◆ **WORK ORDER**
An exact, complete copy of the data that follows is needed.
[[ DATA RECORDS open ]]
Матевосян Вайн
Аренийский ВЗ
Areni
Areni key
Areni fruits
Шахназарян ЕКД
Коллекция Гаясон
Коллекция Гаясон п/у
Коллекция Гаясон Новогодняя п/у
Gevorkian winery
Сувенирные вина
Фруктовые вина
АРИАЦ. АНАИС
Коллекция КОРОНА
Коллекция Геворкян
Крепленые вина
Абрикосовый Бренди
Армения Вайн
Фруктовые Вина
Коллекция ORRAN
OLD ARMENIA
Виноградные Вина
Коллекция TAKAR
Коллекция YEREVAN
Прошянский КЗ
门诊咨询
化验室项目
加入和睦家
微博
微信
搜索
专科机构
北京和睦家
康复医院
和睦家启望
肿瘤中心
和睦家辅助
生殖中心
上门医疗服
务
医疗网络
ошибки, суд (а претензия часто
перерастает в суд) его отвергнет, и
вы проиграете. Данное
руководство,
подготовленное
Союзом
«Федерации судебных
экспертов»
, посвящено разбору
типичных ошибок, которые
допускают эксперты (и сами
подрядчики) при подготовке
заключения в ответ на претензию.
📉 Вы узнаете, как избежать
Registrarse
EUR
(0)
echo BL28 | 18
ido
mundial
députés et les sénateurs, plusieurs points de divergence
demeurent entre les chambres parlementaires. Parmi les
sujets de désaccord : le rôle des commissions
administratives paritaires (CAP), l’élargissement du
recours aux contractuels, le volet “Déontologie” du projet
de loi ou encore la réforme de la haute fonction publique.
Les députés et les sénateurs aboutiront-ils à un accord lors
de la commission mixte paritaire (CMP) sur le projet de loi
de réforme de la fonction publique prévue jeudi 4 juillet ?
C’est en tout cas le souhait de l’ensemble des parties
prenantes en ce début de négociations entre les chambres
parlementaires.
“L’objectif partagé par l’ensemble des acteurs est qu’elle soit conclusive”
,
[[ DATA RECORDS closed ]]
◆ **SOLVED EXERCISE**
Матевосян Вайн
Аренийский ВЗ
Areni
Areni key
Areni fruits
Шахназарян ЕКД
Коллекция Гаясон
Коллекция Гаясон п/у
Коллекция Гаясон Новогодняя п/у
Gevorkian winery
Сувенирные вина
Фруктовые вина
АРИАЦ. АНАИС
Коллекция КОРОНА
Коллекция Геворкян
Крепленые вина
Абрикосовый Бренди
Армения Вайн
Фруктовые Вина
Коллекция ORRAN
OLD ARMENIA
Виноградные Вина
Коллекция TAKAR
Коллекция YEREVAN
Прошянский КЗ
门诊咨询
化验室项目
加入和睦家
微博
微信
搜索
专科机构
北京和睦家
康复医院
和睦家启望
肿瘤中心
和睦家辅助
生殖中心
上门医疗服
务
医疗网络
ошибки, суд (а претензия часто
перерастает в суд) его отвергнет, и
вы проиграете. Данное
руководство,
подготовленное
Союзом
«Федерации судебных
экспертов»
, посвящено разбору
типичных ошибок, которые
допускают эксперты (и сами
подрядчики) при подготовке
заключения в ответ на претензию.
📉 Вы узнаете, как избежать
Registrarse
EUR
(0)
echo BL28 | 18
ido
mundial
députés et les sénateurs, plusieurs points de divergence
demeurent entre les chambres parlementaires. Parmi les
sujets de désaccord : le rôle des commissions
administratives paritaires (CAP), l’élargissement du
recours aux contractuels, le volet “Déontologie” du projet
de loi ou encore la réforme de la haute fonction publique.
Les députés et les sénateurs aboutiront-ils à un accord lors
de la commission mixte paritaire (CMP) sur le projet de loi
de réforme de la fonction publique prévue jeudi 4 juillet ?
C’est en tout cas le souhait de l’ensemble des parties
prenantes en ce début de négociations entre les chambres
parlementaires.
“L’objectif partagé par l’ensemble des acteurs est qu’elle soit conclusive”
,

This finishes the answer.